Pada praktikum kali ini, dilakukan pengujian kadar HCN secara kualitatif terhadap Kripik singkong merk Qtela . Langkah pertama yang dilakukan yaitu menimbang bahan yang telah digerus/dihancurkan sebanyak 15 g, kemudian bahan tersebut dimasukkan kedalam Erlenmeyer tertutup lalu ditambahkan 50 ml aquadest dan 10 ml asam tartarat 5%. Pada mulut Erlenmeyer digantungkan kertas pikrat yang sudah dicelupkan dalam larutan Natrium Karbonat 10%. Kertas pikrat yang dicelupkan ini tidak boleh menyentuh dinding Erlenmeyer dan tidak boleh tercelup kedalam larutan sampel dibawahnya. Kemudian Terjadinya perubahan warna pada kertas pikrat dari kuning menjadi merah menunjukkan adanya HCN yang dilepaskan dari sampel, namun pada sampel kripik singkong yang diuji ini, setelah pemanasan, warna kertas pikrat tidak mengalami perubahan warna, warna kertas pikrat tetap berwarna kuning, hal ini menunjukkan bahwa sampel yang diuji ini secara kualitatif negative mengandung HCN. Pada praktikum ini dilakukan pemeriksaan kadar HCN secara kualitatif pada sampel makanan. Karena HCN sangat berbahaya dan beracun, perlu diketahui kandungan HCN dalam suatu makanan supaya dapat mengetahui kelayakan makanan tersebut untuk dikonsumsi. Praktikum pemeriksaan ini dilakukan dengan penambahan asam tartarat pada sampel yang telah diencerkan dengan aquades yang kemudian diuji menggunakan kertas pikrat yang telah dicelupkan kedalam natrium karbonat 10% yang dilakukan dengan pemanasan. Jika dalam sampel makanan tersebut mengandung HCN, maka kertas pikrat akan mengalami perubahan warna menjadi merah, sehingga dapat diketahui sampel tersebut positif mengandung HCN.

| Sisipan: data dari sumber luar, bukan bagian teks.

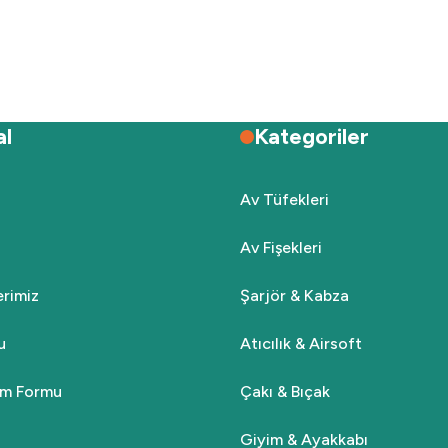
Deneyimini Paylaş
Yorum Yaz
Soru Sor
al
Kategoriler
Av Tüfekleri
Av Fişekleri
Gönder
lerimiz
Şarjör & Kabza
u
Atıcılık & Airsoft
rim Formu
Çakı & Bıçak
Giyim & Ayakkabı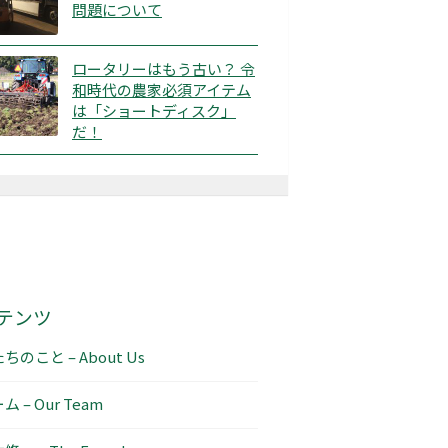
問題について
ロータリーはもう古い？ 令
和時代の農家必須アイテム
は「ショートディスク」
だ！
テンツ
ちのこと – About Us
ム – Our Team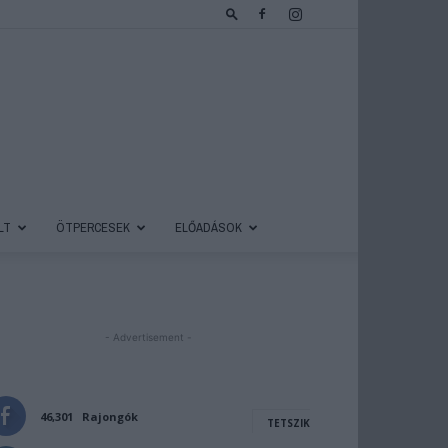
LT
ÖTPERCESEK
ELŐADÁSOK
- Advertisement -
46,301
Rajongók
TETSZIK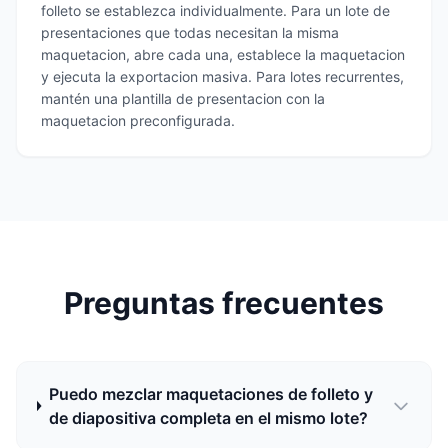
folleto se establezca individualmente. Para un lote de
presentaciones que todas necesitan la misma
maquetacion, abre cada una, establece la maquetacion
y ejecuta la exportacion masiva. Para lotes recurrentes,
mantén una plantilla de presentacion con la
maquetacion preconfigurada.
Preguntas frecuentes
Puedo mezclar maquetaciones de folleto y
de diapositiva completa en el mismo lote?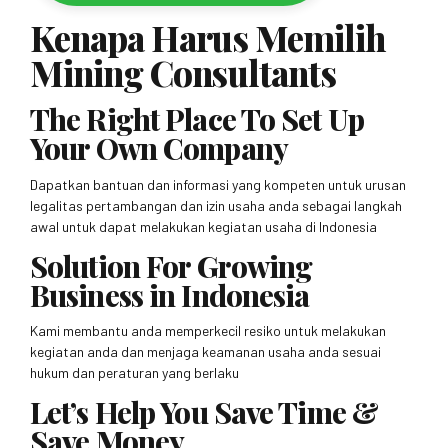
Kenapa Harus Memilih
Mining Consultants
The Right Place To Set Up
Your Own Company
Dapatkan bantuan dan informasi yang kompeten untuk urusan
legalitas pertambangan dan izin usaha anda sebagai langkah
awal untuk dapat melakukan kegiatan usaha di Indonesia
Solution For Growing
Business in Indonesia
Kami membantu anda memperkecil resiko untuk melakukan
kegiatan anda dan menjaga keamanan usaha anda sesuai
hukum dan peraturan yang berlaku
Let’s Help You Save Time &
Save Money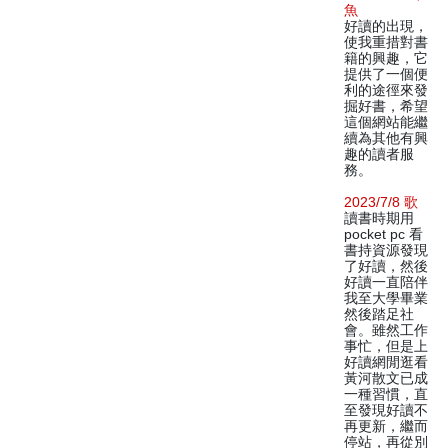
魚
好讀的出現，
使我重措對書
籍的興趣，它
提供了一個便
利的途徑來發
掘好書，希望
這個網站能繼
續為其他有興
趣的讀者服
務。
2023/7/8 歌
讀書時期用
pocket pc 看
書持資源發現
了好讀，然後
好讀一直陪伴
我至大學畢業
然後踏足社
會。雖然工作
事忙，但是上
好讀網閒逛看
黃河散文已成
一種習慣，直
至發現好讀不
再更新，繼而
停站，再從別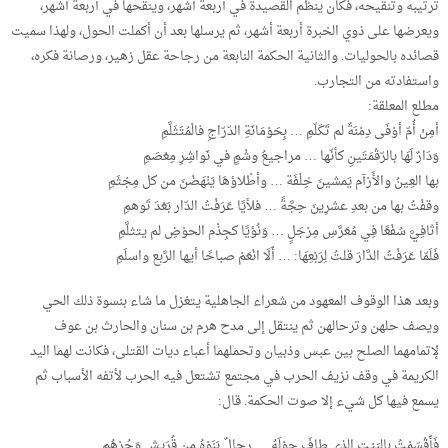
ترتيبه وتنقيحه، فكان ينظم القصيدة في أربعة أشهر، وينقحها في أربعة أشهر،
ويعرضها على ذوي الخبرة أربعة أشهر، ثم يرسلها بعد أن أكملت الحول، ولهذا سميت
قصائده بالحوليات. والثانية الحكمة النابعة من رجاحة عقل زهير، ورصانة فكره،
واستفادته من التجارب.
مطلع المعلقة:
أمِنْ أُمّ أوْفَى دِمْنَةٌ لم تَكَلّمِ … بِحَوْمَانَةِ الدّرّاجِ فالْمُتَثَلَّمِ
وَدَارٌ لَهَا بالرّقْمَتَينِ كأنّها … مراجيعُ وشْمٍ في نَواشِرِ مِعْصَمِ
بها العِينُ والأَرْآم يَمشينَ خِلْفَة … وأطْلاؤهَا يَنْهَضْنَ من كل مِجْثَمِ
وقفْتُ بها من بعدِ عشرِينَ حِجَّةً … فلأيًا عَرَفْتُ الدّار بَعْدَ تَوهمِ
أثافِيَّ سُفْعًا فِي مُعَرَّسِ مِرْجَلٍ … وَنُؤيًا كجِذْم الحوْضِ لم يتثلَّمِ
فَلَمّا عَرَفْتُ الدَّارَ قلتُ لِرَبْعِهَا: … أَلَا انْعَمْ صباحًا أيها الرَّبع واسلَمِ
وبعد هذا الوقوف المعهود من شعراء الجاهلية يتغزل ما شاء بنسوة ذلك الحي
ويصف حلهن وترحالهن ثم ينتقل إلى مدح هرم بن سنان والحارث بن عوف
لإتمامهما الصلح بين عبس وذبيان وتحملهما أعباء ديات القتلى، فكانت لهما اليد
الكريمة في وقف نزيف الحرب في مجتمع تشتعل فيه الحرب لأتفه الأسباب ثم
يسمع فيها كل شيء إلا صوت الحكمة. قال:
فَأَقْسَمْتُ بالبَيْتِ الذي طافَ حوْلَهُ … رِجالٌ بَنَوْهُ من قُرَيشٍ وَجُرْهُمِ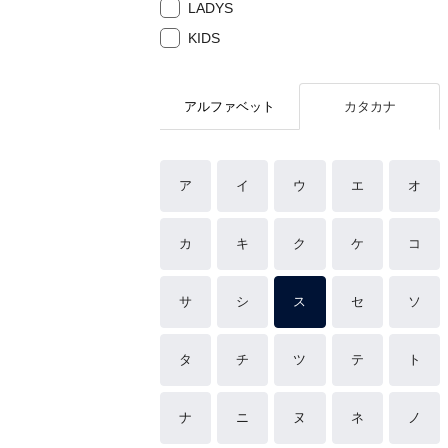
LADYS
KIDS
アルファベット
カタカナ
ア
イ
ウ
エ
オ
カ
キ
ク
ケ
コ
サ
シ
ス
セ
ソ
タ
チ
ツ
テ
ト
ナ
ニ
ヌ
ネ
ノ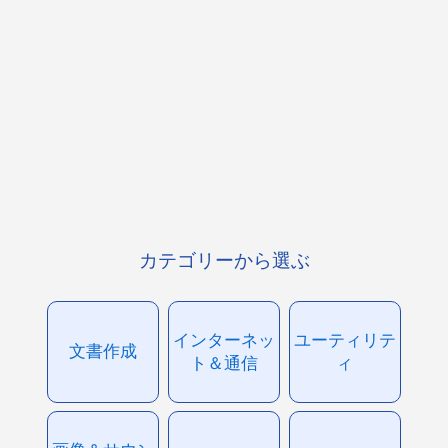
カテゴリーから選ぶ
インターネッ
ユーティリテ
文書作成
ト＆通信
ィ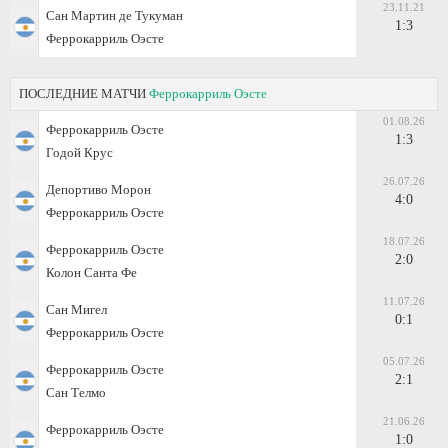
23.11.21
Сан Мартин де Тукуман
1:3
Феррокарриль Оэсте
ПОСЛЕДНИЕ МАТЧИ
Феррокарриль Оэсте
01.08.26
Феррокарриль Оэсте
1:3
Годой Крус
26.07.26
Депортиво Морон
4:0
Феррокарриль Оэсте
18.07.26
Феррокарриль Оэсте
2:0
Колон Санта Фе
11.07.26
Сан Мигел
0:1
Феррокарриль Оэсте
05.07.26
Феррокарриль Оэсте
2:1
Сан Телмо
21.06.26
Феррокарриль Оэсте
1:0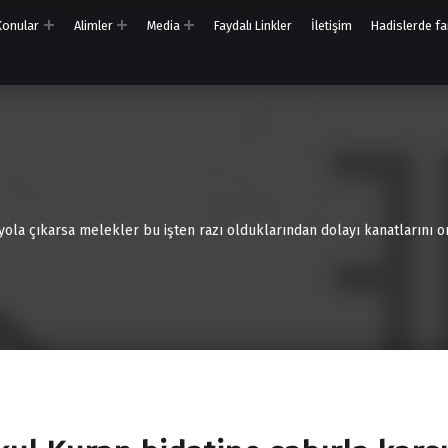
 Konular
Alimler
Media
Faydalı Linkler
İletişim
Hadislerde far
 yola çıkarsa melekler bu işten razı olduklarından dolayı kanatlarını on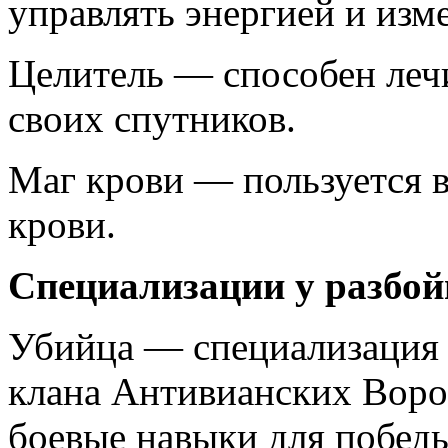
управлять энергией и изме
Целитель — способен леч
своих спутников.
Маг крови — пользуется 
крови.
Специализации у разбой
Убийца — специализация
клана Антивианских Воро
боевые навыки для победы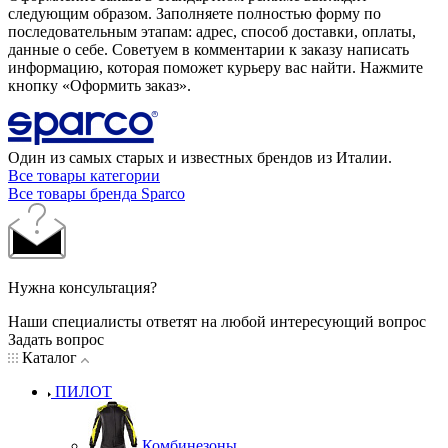
следующим образом. Заполняете полностью форму по
последовательным этапам: адрес, способ доставки, оплаты,
данные о себе. Советуем в комментарии к заказу написать
информацию, которая поможет курьеру вас найти. Нажмите
кнопку «Оформить заказ».
Один из самых старых и известных брендов из Италии.
Все товары категории
Все товары бренда Sparco
Нужна консультация?
Наши специалисты ответят на любой интересующий вопрос
Задать вопрос
Каталог
ПИЛОТ
Комбинезоны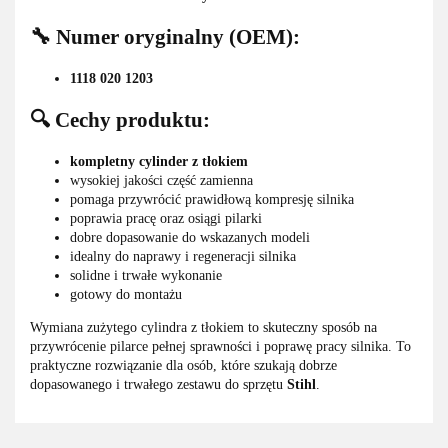
🔧 Numer oryginalny (OEM):
1118 020 1203
🔍 Cechy produktu:
kompletny cylinder z tłokiem
wysokiej jakości część zamienna
pomaga przywrócić prawidłową kompresję silnika
poprawia pracę oraz osiągi pilarki
dobre dopasowanie do wskazanych modeli
idealny do naprawy i regeneracji silnika
solidne i trwałe wykonanie
gotowy do montażu
Wymiana zużytego cylindra z tłokiem to skuteczny sposób na
przywrócenie pilarce pełnej sprawności i poprawę pracy silnika. To
praktyczne rozwiązanie dla osób, które szukają dobrze
dopasowanego i trwałego zestawu do sprzętu
Stihl
.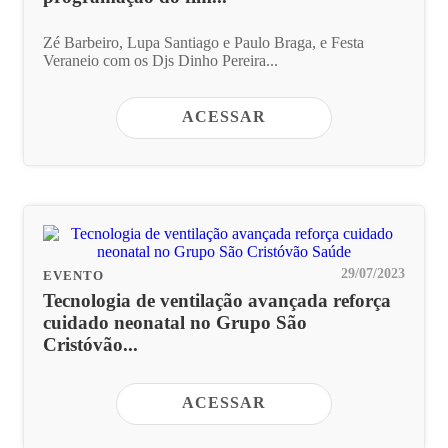
Zé Barbeiro, Lupa Santiago e Paulo Braga, e Festa
Veraneio com os Djs Dinho Pereira...
ACESSAR
29/07/2023
EVENTO
Tecnologia de ventilação avançada reforça
cuidado neonatal no Grupo São
Cristóvão...
ACESSAR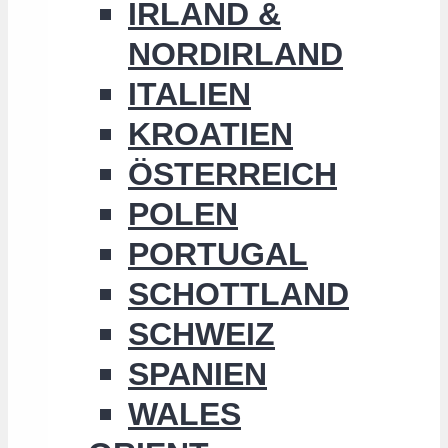
IRLAND &
NORDIRLAND
ITALIEN
KROATIEN
ÖSTERREICH
POLEN
PORTUGAL
SCHOTTLAND
SCHWEIZ
SPANIEN
WALES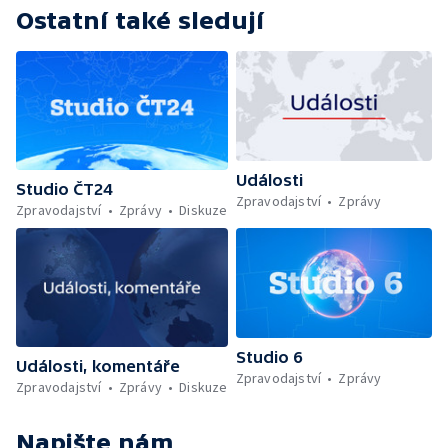
Ostatní také sledují
Události
Studio ČT24
Zpravodajství
Zprávy
Zpravodajství
Zprávy
Diskuze
Studio 6
Události, komentáře
Zpravodajství
Zprávy
Zpravodajství
Zprávy
Diskuze
Napište nám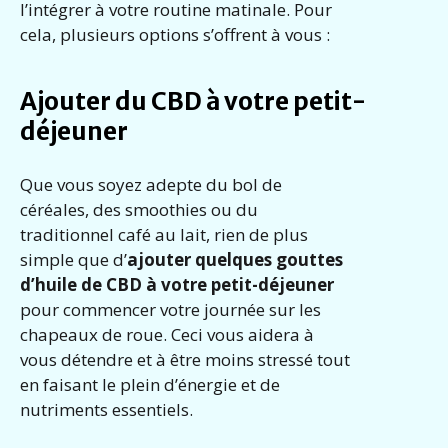
l’intégrer à votre routine matinale. Pour
cela, plusieurs options s’offrent à vous :
Ajouter du CBD à votre petit-
déjeuner
Que vous soyez adepte du bol de
céréales, des smoothies ou du
traditionnel café au lait, rien de plus
simple que d’
ajouter quelques gouttes
d’huile de CBD à votre petit-déjeuner
pour commencer votre journée sur les
chapeaux de roue. Ceci vous aidera à
vous détendre et à être moins stressé tout
en faisant le plein d’énergie et de
nutriments essentiels.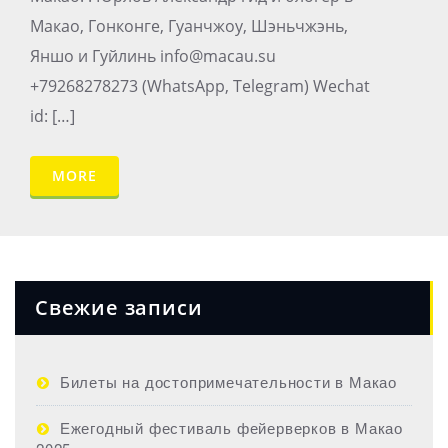
Макао, Гонконге, Гуанчжоу, Шэньчжэнь,
Яншо и Гуйлинь info@macau.su
+79268278273 (WhatsApp, Telegram) Wechat
id: […]
MORE
Свежие записи
Билеты на достопримечательности в Макао
Ежегодный фестиваль фейерверков в Макао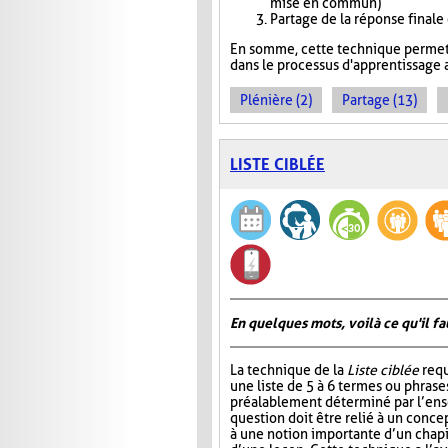
mise en commun)
Partage de la réponse finale
En somme, cette technique permet 
dans le processus d'apprentissage a
Plénière (2)
Partage (13)
LISTE CIBLÉE
En quelques mots, voilà ce qu'il fa
La technique de la
Liste ciblée
requ
une liste de 5 à 6 termes ou phrase
préalablement déterminé par l’ens
question doit être relié à un conce
à une notion importante d’un chap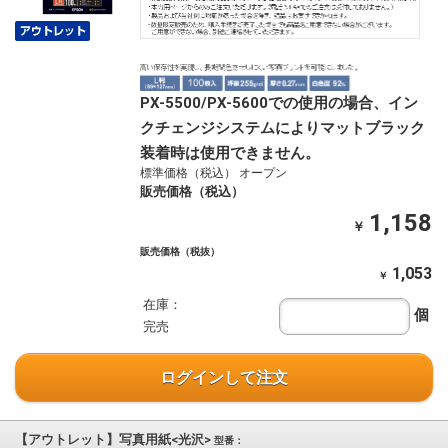
PX-5500/PX-5600での使用の場合、イン
クチェンジシステムによりマットブラック
装着時は使用できません。
標準価格（税込） オープン
販売価格（税込）
1,158
￥
販売価格（税抜）
1,053
￥
在庫：
個
完売
ログインして注文
【アウトレット】写真用紙<光沢>
型番：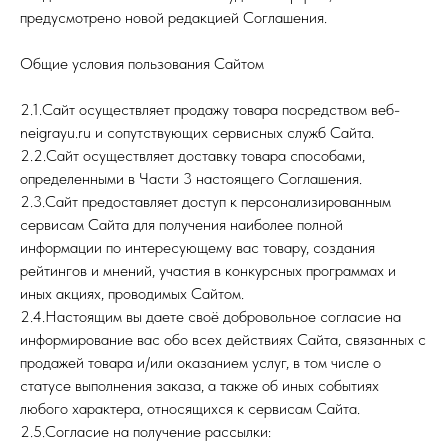
предусмотрено новой редакцией Соглашения.
Общие условия пользования Сайтом
2.1.Сайт осуществляет продажу товара посредством веб-
neigrayu.ru и сопутствующих сервисных служб Сайта.
2.2.Сайт осуществляет доставку товара способами,
определенными в Части 3 настоящего Соглашения.
2.3.Сайт предоставляет доступ к персонализированным
сервисам Сайта для получения наиболее полной
информации по интересующему вас товару, создания
рейтингов и мнений, участия в конкурсных программах и
иных акциях, проводимых Сайтом.
2.4.Настоящим вы даете своё добровольное согласие на
информирование вас обо всех действиях Сайта, связанных с
продажей товара и/или оказанием услуг, в том числе о
статусе выполнения заказа, а также об иных событиях
любого характера, относящихся к сервисам Сайта.
2.5.Согласие на получение рассылки: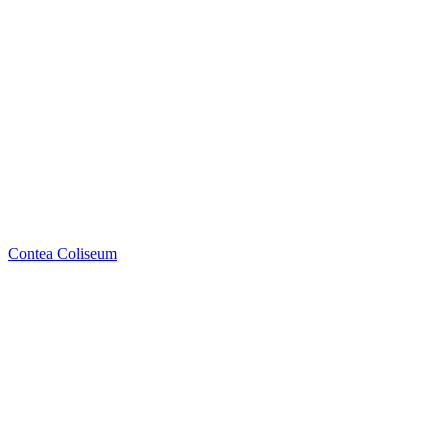
Contea
Coliseum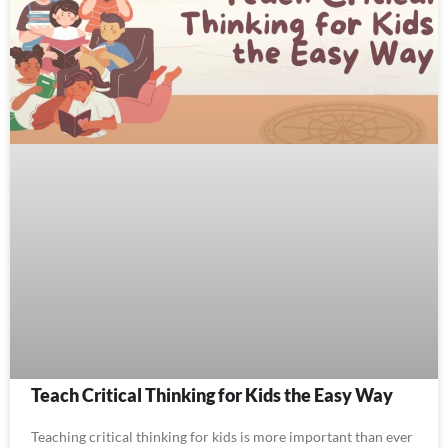
Teach Critical Thinking for Kids the Easy Way
Teaching critical thinking for kids is more important than ever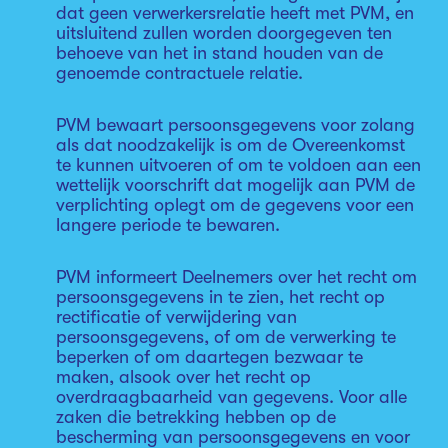
dat geen verwerkersrelatie heeft met PVM, en
uitsluitend zullen worden doorgegeven ten
behoeve van het in stand houden van de
genoemde contractuele relatie.
PVM bewaart persoonsgegevens voor zolang
als dat noodzakelijk is om de Overeenkomst
te kunnen uitvoeren of om te voldoen aan een
wettelijk voorschrift dat mogelijk aan PVM de
verplichting oplegt om de gegevens voor een
langere periode te bewaren.
PVM informeert Deelnemers over het recht om
persoonsgegevens in te zien, het recht op
rectificatie of verwijdering van
persoonsgegevens, of om de verwerking te
beperken of om daartegen bezwaar te
maken, alsook over het recht op
overdraagbaarheid van gegevens. Voor alle
zaken die betrekking hebben op de
bescherming van persoonsgegevens en voor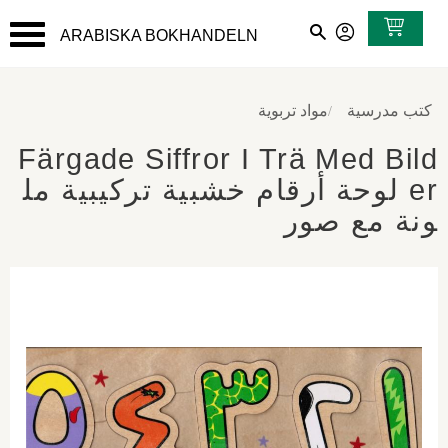
ARABISKA BOKHANDELN
القائمة
كتب مدرسية
مواد تربوية
Färgade Siffror I Trä Med Bild
er لوحة أرقام خشبية تركيبية مل
ونة مع صور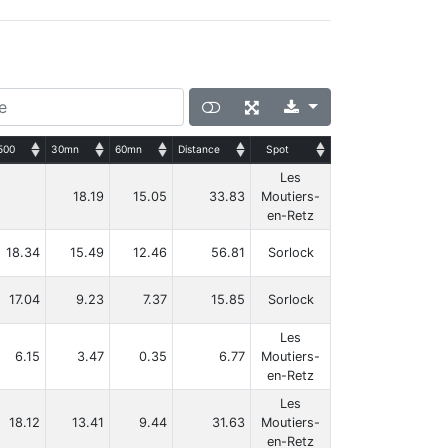
500
30mn
60mn
Distance
Spot
Les
18.19
15.05
33.83
Moutiers-
en-Retz
18.34
15.49
12.46
56.81
Sorlock
17.04
9.23
7.37
15.85
Sorlock
Les
6.15
3.47
0.35
6.77
Moutiers-
en-Retz
Les
18.12
13.41
9.44
31.63
Moutiers-
en-Retz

Praktikum pemeriksaan HCN secara kualitatif ini menggunakan sampel ketela rambat. Sampel terlebih dahulu dihancurkan supaya dapat tercampur dengan baik dalam pelarut aquades, setelah itu sampel ditimbang sebanyak 15-25 gram lalu dicampurkan ke dalam aquades sebanyak 50 ml. Setelah itu dilakukan penambahan 10 ml asam tartarat ke dalam larutan sampel. Kemudian larutan diaduk agar tercapur atau homogen. Kertas pikrat pada praktikum ini digunakan sebagai indicator untuk menentukan apakah sampel mengandung HCN atau tidak yang ditentukan dengan perubahan warna yang terjadi. Kertas pikrat terlebih dahulu dicelupkan kedalam natrium karbonat 10% kemudian di gantung pada mulut Erlenmeyer. Erlenmeyer yang digunakan adalah Erlenmeyer yang tertutup agar gas HCN yang dikeluarkan sampel pada saat pemanasan tidak keluar dari Erlenmeyer. Pemanasan dilakukan pada suhu 50oC selama 15 menit. Kemudian diamati jika terjadi perubahan warna pada kertas pikrat. Jika kertas pikrat berubah warna menjadi merah maka dapat disimpulkan sampel tersebut mengandung HCN. Dalam praktikum yang dilakukan didapatkan hasil negatif pada pemeriksaan HCN secara kualitatif yang dilakukan pada sampel ketela rambat. Hal itu dikarenakan tidak terjadi perubahan warna mejadi merah pada kertas pikrat. Karena praktikum yang dilakukan hanya secara kualitatif saja maka sampel yang diperiksa tidak dapat dipastikan dengan benar tidak mengandung HCN, sehingga perlu dilakukan pemeriksaan secara kuantitatif untuk mengetahui dengan benar kadar HCN dalam sampel makanan. Jika dalam pemeriksaan HCN secara kuantitatif juga didapatkan hasil negatif dan atau kadar rendah (memenuhi syarat yang diperbolehkan dalam makanan) maka makanan tersebut layak untuk dikonsumsi. Dan jika didapatkan hasil yang tidak memenuhi syarat kadar maksimum HCN yang diperbolehkan dalam makanan, maka makanan tersebut tidak layak untuk dikonsumsi karena bersifat toksik yang berbahaya bagi kesehatan.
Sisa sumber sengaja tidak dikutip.